:: Aim of the exercise ::
What is needed is a faithful transcription of all the data below, pictures excluded.
━━ Information supplied
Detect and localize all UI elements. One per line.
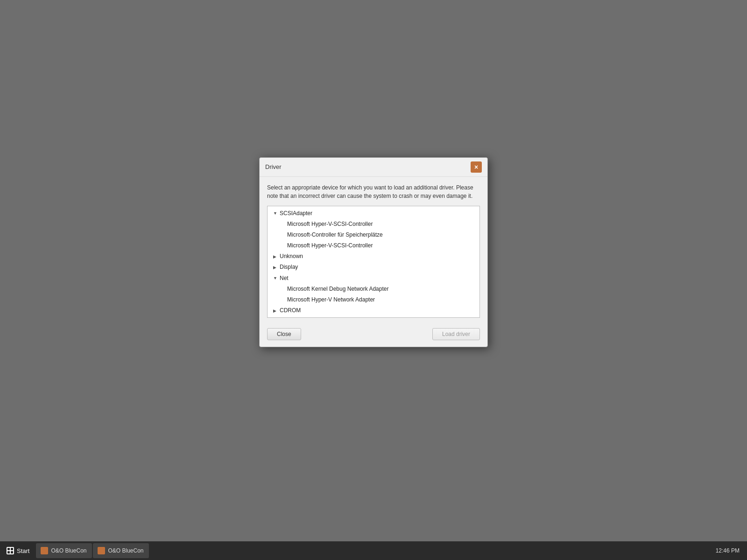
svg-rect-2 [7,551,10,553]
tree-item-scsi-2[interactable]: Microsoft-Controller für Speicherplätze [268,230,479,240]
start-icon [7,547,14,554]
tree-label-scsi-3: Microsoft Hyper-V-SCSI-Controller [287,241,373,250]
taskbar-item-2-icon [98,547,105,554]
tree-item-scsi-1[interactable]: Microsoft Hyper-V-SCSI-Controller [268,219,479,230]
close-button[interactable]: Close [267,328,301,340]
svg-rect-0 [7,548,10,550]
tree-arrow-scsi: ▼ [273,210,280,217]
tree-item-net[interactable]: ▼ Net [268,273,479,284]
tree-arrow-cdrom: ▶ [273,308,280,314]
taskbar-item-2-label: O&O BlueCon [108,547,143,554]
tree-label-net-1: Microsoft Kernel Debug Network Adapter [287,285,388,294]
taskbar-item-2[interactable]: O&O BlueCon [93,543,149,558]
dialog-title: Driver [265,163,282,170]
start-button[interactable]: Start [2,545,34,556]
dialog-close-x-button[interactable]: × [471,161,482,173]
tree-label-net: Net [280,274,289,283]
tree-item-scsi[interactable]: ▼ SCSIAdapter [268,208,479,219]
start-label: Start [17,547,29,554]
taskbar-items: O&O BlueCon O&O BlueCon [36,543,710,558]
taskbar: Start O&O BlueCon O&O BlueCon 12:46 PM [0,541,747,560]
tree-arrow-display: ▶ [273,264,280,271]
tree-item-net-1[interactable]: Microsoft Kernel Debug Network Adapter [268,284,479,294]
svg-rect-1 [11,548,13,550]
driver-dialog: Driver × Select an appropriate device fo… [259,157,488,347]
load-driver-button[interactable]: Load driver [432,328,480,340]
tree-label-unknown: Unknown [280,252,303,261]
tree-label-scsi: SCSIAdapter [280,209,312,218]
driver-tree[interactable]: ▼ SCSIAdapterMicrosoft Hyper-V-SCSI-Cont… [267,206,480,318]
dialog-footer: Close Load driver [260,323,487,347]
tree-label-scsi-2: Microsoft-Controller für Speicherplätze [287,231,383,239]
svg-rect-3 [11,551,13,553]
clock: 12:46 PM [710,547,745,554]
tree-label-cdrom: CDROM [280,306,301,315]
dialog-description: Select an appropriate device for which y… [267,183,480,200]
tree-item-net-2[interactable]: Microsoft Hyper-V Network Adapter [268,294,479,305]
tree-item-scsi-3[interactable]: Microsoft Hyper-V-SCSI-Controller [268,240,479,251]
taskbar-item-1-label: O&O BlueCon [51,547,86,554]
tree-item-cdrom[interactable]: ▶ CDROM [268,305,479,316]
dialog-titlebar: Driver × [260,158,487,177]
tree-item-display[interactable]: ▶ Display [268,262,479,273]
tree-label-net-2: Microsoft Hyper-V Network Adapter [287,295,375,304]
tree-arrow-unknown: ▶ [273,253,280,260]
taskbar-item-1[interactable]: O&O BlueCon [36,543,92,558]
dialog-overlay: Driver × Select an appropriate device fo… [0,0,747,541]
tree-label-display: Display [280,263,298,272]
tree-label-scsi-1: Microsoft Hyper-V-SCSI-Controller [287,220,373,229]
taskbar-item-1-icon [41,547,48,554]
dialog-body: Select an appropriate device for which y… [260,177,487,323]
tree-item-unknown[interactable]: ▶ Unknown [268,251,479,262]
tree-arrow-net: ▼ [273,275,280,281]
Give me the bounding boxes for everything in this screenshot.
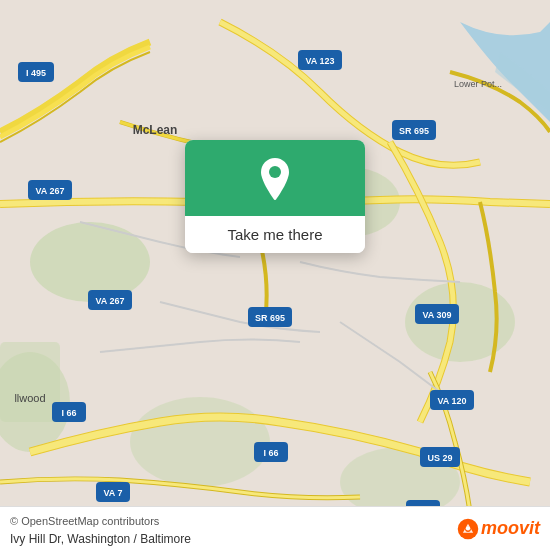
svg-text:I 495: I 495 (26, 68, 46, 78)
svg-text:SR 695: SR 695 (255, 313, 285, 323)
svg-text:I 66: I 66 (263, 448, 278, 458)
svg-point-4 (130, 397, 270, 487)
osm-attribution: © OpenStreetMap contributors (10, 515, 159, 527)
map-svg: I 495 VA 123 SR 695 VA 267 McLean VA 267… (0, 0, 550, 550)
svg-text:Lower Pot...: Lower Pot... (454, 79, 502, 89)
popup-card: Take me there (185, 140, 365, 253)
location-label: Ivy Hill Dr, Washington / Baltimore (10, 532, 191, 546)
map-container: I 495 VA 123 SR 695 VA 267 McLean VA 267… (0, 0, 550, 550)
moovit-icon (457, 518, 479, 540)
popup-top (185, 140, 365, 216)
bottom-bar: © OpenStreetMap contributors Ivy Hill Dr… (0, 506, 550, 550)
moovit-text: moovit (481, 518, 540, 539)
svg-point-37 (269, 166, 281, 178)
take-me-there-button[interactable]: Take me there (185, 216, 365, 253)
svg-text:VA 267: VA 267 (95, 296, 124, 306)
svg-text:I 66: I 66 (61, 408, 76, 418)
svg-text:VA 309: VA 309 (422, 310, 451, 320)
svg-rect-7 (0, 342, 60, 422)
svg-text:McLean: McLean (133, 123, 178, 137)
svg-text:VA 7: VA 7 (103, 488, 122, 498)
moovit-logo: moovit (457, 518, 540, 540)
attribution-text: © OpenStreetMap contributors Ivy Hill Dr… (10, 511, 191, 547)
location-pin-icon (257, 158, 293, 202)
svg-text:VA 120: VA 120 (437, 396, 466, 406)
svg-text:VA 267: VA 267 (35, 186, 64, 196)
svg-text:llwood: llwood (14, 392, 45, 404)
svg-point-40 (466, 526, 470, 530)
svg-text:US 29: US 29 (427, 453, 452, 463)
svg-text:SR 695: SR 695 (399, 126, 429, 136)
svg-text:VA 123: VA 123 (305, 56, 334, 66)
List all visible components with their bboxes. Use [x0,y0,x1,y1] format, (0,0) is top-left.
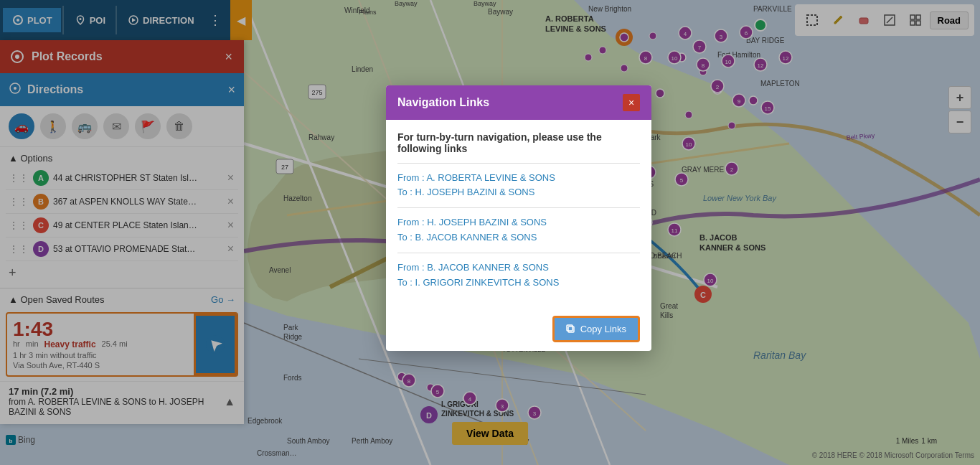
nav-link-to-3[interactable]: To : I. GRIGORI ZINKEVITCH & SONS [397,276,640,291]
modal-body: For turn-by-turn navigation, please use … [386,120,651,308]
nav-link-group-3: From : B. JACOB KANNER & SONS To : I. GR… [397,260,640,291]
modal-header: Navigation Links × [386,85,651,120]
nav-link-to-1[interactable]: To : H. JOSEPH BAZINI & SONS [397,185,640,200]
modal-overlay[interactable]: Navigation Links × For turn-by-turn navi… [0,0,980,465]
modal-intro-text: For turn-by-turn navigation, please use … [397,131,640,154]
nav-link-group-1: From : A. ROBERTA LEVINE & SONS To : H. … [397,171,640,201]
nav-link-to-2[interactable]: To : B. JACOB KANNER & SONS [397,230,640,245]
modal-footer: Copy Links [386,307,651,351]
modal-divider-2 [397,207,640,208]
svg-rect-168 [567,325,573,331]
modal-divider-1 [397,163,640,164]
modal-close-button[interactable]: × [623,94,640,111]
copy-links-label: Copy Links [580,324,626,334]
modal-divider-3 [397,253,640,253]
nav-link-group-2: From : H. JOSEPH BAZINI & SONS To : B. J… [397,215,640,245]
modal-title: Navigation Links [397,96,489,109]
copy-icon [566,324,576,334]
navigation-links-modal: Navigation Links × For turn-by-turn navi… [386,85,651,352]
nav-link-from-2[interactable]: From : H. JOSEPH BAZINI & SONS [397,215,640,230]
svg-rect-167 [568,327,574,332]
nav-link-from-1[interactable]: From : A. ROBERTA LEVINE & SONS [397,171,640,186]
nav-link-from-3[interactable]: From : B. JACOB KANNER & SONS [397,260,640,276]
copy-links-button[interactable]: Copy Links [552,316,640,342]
━━━━
:: Final answer ::
Detect and localize all UI elements. One per line.
svg-rect-2 [7,551,10,553]
tree-item-scsi-2[interactable]: Microsoft-Controller für Speicherplätze [268,230,479,240]
start-icon [7,547,14,554]
tree-label-scsi-3: Microsoft Hyper-V-SCSI-Controller [287,241,373,250]
taskbar-item-2-icon [98,547,105,554]
tree-item-scsi-1[interactable]: Microsoft Hyper-V-SCSI-Controller [268,219,479,230]
close-button[interactable]: Close [267,328,301,340]
svg-rect-0 [7,548,10,550]
tree-arrow-scsi: ▼ [273,210,280,217]
tree-item-net[interactable]: ▼ Net [268,273,479,284]
tree-arrow-cdrom: ▶ [273,308,280,314]
taskbar-item-2-label: O&O BlueCon [108,547,143,554]
tree-label-net-1: Microsoft Kernel Debug Network Adapter [287,285,388,294]
taskbar-item-2[interactable]: O&O BlueCon [93,543,149,558]
dialog-title: Driver [265,163,282,170]
start-button[interactable]: Start [2,545,34,556]
dialog-close-x-button[interactable]: × [471,161,482,173]
tree-label-net: Net [280,274,289,283]
tree-item-scsi[interactable]: ▼ SCSIAdapter [268,208,479,219]
start-label: Start [17,547,29,554]
taskbar-items: O&O BlueCon O&O BlueCon [36,543,710,558]
taskbar: Start O&O BlueCon O&O BlueCon 12:46 PM [0,541,747,560]
tree-arrow-display: ▶ [273,264,280,271]
tree-item-net-1[interactable]: Microsoft Kernel Debug Network Adapter [268,284,479,294]
svg-rect-1 [11,548,13,550]
driver-dialog: Driver × Select an appropriate device fo… [259,157,488,347]
load-driver-button[interactable]: Load driver [432,328,480,340]
tree-label-unknown: Unknown [280,252,303,261]
tree-label-scsi: SCSIAdapter [280,209,312,218]
driver-tree[interactable]: ▼ SCSIAdapterMicrosoft Hyper-V-SCSI-Cont… [267,206,480,318]
dialog-footer: Close Load driver [260,323,487,347]
tree-label-scsi-2: Microsoft-Controller für Speicherplätze [287,231,383,239]
svg-rect-3 [11,551,13,553]
clock: 12:46 PM [710,547,745,554]
tree-label-cdrom: CDROM [280,306,301,315]
dialog-description: Select an appropriate device for which y… [267,183,480,200]
tree-item-net-2[interactable]: Microsoft Hyper-V Network Adapter [268,294,479,305]
tree-item-scsi-3[interactable]: Microsoft Hyper-V-SCSI-Controller [268,240,479,251]
taskbar-item-1-label: O&O BlueCon [51,547,86,554]
tree-item-cdrom[interactable]: ▶ CDROM [268,305,479,316]
dialog-titlebar: Driver × [260,158,487,177]
tree-item-display[interactable]: ▶ Display [268,262,479,273]
tree-label-net-2: Microsoft Hyper-V Network Adapter [287,295,375,304]
tree-arrow-unknown: ▶ [273,253,280,260]
taskbar-item-1[interactable]: O&O BlueCon [36,543,92,558]
dialog-overlay: Driver × Select an appropriate device fo… [0,0,747,541]
tree-label-display: Display [280,263,298,272]
tree-label-scsi-1: Microsoft Hyper-V-SCSI-Controller [287,220,373,229]
taskbar-item-1-icon [41,547,48,554]
dialog-body: Select an appropriate device for which y… [260,177,487,323]
tree-item-unknown[interactable]: ▶ Unknown [268,251,479,262]
tree-arrow-net: ▼ [273,275,280,281]
Give me the bounding boxes for everything in this screenshot.
svg-text:I 495: I 495 (26, 68, 46, 78)
svg-text:SR 695: SR 695 (255, 313, 285, 323)
svg-text:I 66: I 66 (263, 448, 278, 458)
svg-point-4 (130, 397, 270, 487)
osm-attribution: © OpenStreetMap contributors (10, 515, 159, 527)
map-svg: I 495 VA 123 SR 695 VA 267 McLean VA 267… (0, 0, 550, 550)
svg-text:Lower Pot...: Lower Pot... (454, 79, 502, 89)
popup-card: Take me there (185, 140, 365, 253)
location-label: Ivy Hill Dr, Washington / Baltimore (10, 532, 191, 546)
map-container: I 495 VA 123 SR 695 VA 267 McLean VA 267… (0, 0, 550, 550)
moovit-icon (457, 518, 479, 540)
popup-top (185, 140, 365, 216)
bottom-bar: © OpenStreetMap contributors Ivy Hill Dr… (0, 506, 550, 550)
moovit-text: moovit (481, 518, 540, 539)
svg-point-37 (269, 166, 281, 178)
take-me-there-button[interactable]: Take me there (185, 216, 365, 253)
svg-text:VA 267: VA 267 (95, 296, 124, 306)
svg-text:I 66: I 66 (61, 408, 76, 418)
svg-text:VA 309: VA 309 (422, 310, 451, 320)
svg-rect-7 (0, 342, 60, 422)
svg-text:McLean: McLean (133, 123, 178, 137)
svg-text:VA 7: VA 7 (103, 488, 122, 498)
moovit-logo: moovit (457, 518, 540, 540)
attribution-text: © OpenStreetMap contributors Ivy Hill Dr… (10, 511, 191, 547)
location-pin-icon (257, 158, 293, 202)
svg-text:VA 120: VA 120 (437, 396, 466, 406)
svg-text:VA 267: VA 267 (35, 186, 64, 196)
svg-text:llwood: llwood (14, 392, 45, 404)
svg-point-40 (466, 526, 470, 530)
svg-text:US 29: US 29 (427, 453, 452, 463)
svg-text:SR 695: SR 695 (399, 126, 429, 136)
svg-text:VA 123: VA 123 (305, 56, 334, 66)
List all visible components with their bboxes. Use [x0,y0,x1,y1] format, (0,0) is top-left.
nav-link-to-3[interactable]: To : I. GRIGORI ZINKEVITCH & SONS [397,276,640,291]
modal-body: For turn-by-turn navigation, please use … [386,120,651,308]
nav-link-group-3: From : B. JACOB KANNER & SONS To : I. GR… [397,260,640,291]
modal-header: Navigation Links × [386,85,651,120]
nav-link-to-1[interactable]: To : H. JOSEPH BAZINI & SONS [397,185,640,200]
modal-overlay[interactable]: Navigation Links × For turn-by-turn navi… [0,0,980,465]
modal-intro-text: For turn-by-turn navigation, please use … [397,131,640,154]
nav-link-group-1: From : A. ROBERTA LEVINE & SONS To : H. … [397,171,640,201]
nav-link-to-2[interactable]: To : B. JACOB KANNER & SONS [397,230,640,245]
modal-footer: Copy Links [386,307,651,351]
modal-divider-2 [397,207,640,208]
svg-rect-168 [567,325,573,331]
modal-divider-1 [397,163,640,164]
modal-close-button[interactable]: × [623,94,640,111]
copy-links-label: Copy Links [580,324,626,334]
modal-divider-3 [397,253,640,253]
nav-link-group-2: From : H. JOSEPH BAZINI & SONS To : B. J… [397,215,640,245]
modal-title: Navigation Links [397,96,489,109]
copy-icon [566,324,576,334]
navigation-links-modal: Navigation Links × For turn-by-turn navi… [386,85,651,352]
nav-link-from-2[interactable]: From : H. JOSEPH BAZINI & SONS [397,215,640,230]
svg-rect-167 [568,327,574,332]
nav-link-from-1[interactable]: From : A. ROBERTA LEVINE & SONS [397,171,640,186]
nav-link-from-3[interactable]: From : B. JACOB KANNER & SONS [397,260,640,276]
copy-links-button[interactable]: Copy Links [552,316,640,342]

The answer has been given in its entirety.